By: Victor Dixon, A&E Editor
Newman’s designated Title IX Coordinator position is currently vacant, but what does that mean for students?
The university’s previous coordinator Kate Bussell left the job around a month ago for a position at a different organization, and while all institutions that receive federal funding are required to have a Title IX coordinator, matters that involve Title IX are still being dealt with while Newman looks for a replacement.
“University leadership can appoint somebody and say, ‘We’d like you to have this responsibility,’” said Dean of Students Andi Giesen. “There are some organizations that are large enough where those would be a position, but in a smaller organization such as Newman University, the responsibilities of it can be kind of farmed out.”
Every organization receiving funding from the government is required by law to have a designated Title IX coordinator, whose job is to ensure that the organization is compliant with Title IX and to oversee investigations of complaints related to that law, which is intended to prohibit discrimination in education programs that receive federal aid.

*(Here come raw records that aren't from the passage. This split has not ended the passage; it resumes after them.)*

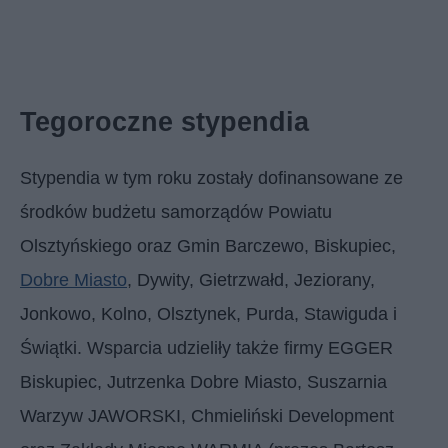
Tegoroczne stypendia
Stypendia w tym roku zostały dofinansowane ze
środków budżetu samorządów Powiatu
Olsztyńskiego oraz Gmin Barczewo, Biskupiec,
Dobre Miasto
, Dywity, Gietrzwałd, Jeziorany,
Jonkowo, Kolno, Olsztynek, Purda, Stawiguda i
Świątki. Wsparcia udzieliły także firmy EGGER
Biskupiec, Jutrzenka Dobre Miasto, Suszarnia
Warzyw JAWORSKI, Chmieliński Development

The process for hiring a new coordinator is just like that for any other job; searching for people who have the correct qualifications and interviewing candidates until the right one is found. However, it could take months, Giesen said.
While the position is vacant, Title IX issues will not necessarily be handled any differently than they were when the position was filled. Any complaints can be directed to a faculty member, Giesen said.
“They can contact me. They can contact Dr. (Jill) Fort. They can contact HR. And the information would go to whoever they deem it necessary to go to” Giesen said. “Just because that position is not filled doesn’t mean those things are undone. It just doesn’t get done by one person.”
Students can also submit a complaint through the Student Affairs section of Newman’s website.